Tuesday, September 1, 2009

I'm In a Funk...

I. Feel. Weird... not like sick weird, but just weird. Like something within me is off. These past few days I have felt very negative and depressed over things. I feel off. My mind is a jumbled hot mess of nonsense and I just feel - heavy. Not weight wise (though I do wish I were skinnier) I just feel like this weight of stuff is on my shoulders. I have a lot in my head to get out...mind if I just allow my head to dump for a moment?

Aunt Sharon's funeral was lovely. It was a long 6 hours there - but I got there and found out that Aunt Sharon talked about me all the time. Here's the thing, we've met once - at my wedding. She barely knew me and I always assumed that she just considered me her nephew's wife - but apparently she talked about me a lot and very highly. When I met her daughter (she's in her mid 40's I believe) she said, "So you're the Denise that my mom always talked about." Really, I mean, she talked about me that much? It really touched me and I ended up crying a lot. The drive home was horrible, we got stuck in traffic in Louisville for like EVER! And Parker was not happy, but we made it.

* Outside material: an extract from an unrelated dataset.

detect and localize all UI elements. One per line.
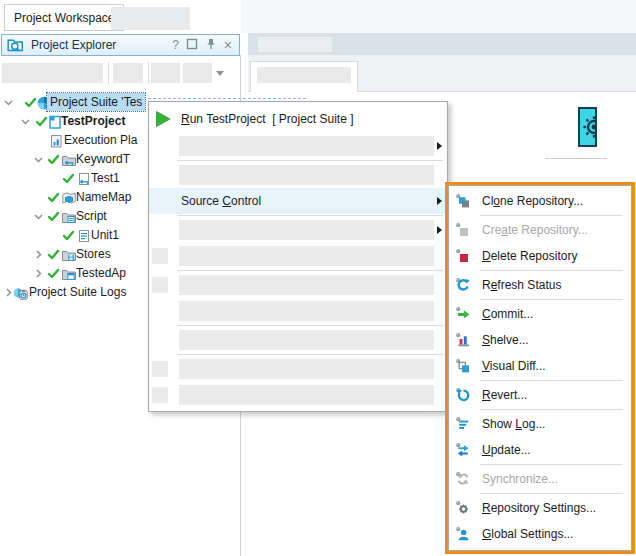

Since Friday night - things have been just a blur. My cat left for her new home on Sunday morning with my in-laws - perhaps that has me in a funk. I really miss her presence in the house, even if she was annoying at times. I miss her meowing when I walk in the house and when she wants food and really anytime. I miss her cuddling with me. I miss her kneading my chest. It's sorta lonely here with out her.

And I am just tired, I feel so out of it from that too.

I don't know...maybe I just really need vacation next week.

On a more positive note, Parker is catching up very well in his development. He had an appointment today and the PT said he was doing really really good. She isn't as concerned with him now like she was last time we had our evaluation. We have some things to work on but nothing we can't deal with.

That's all I have to say about that!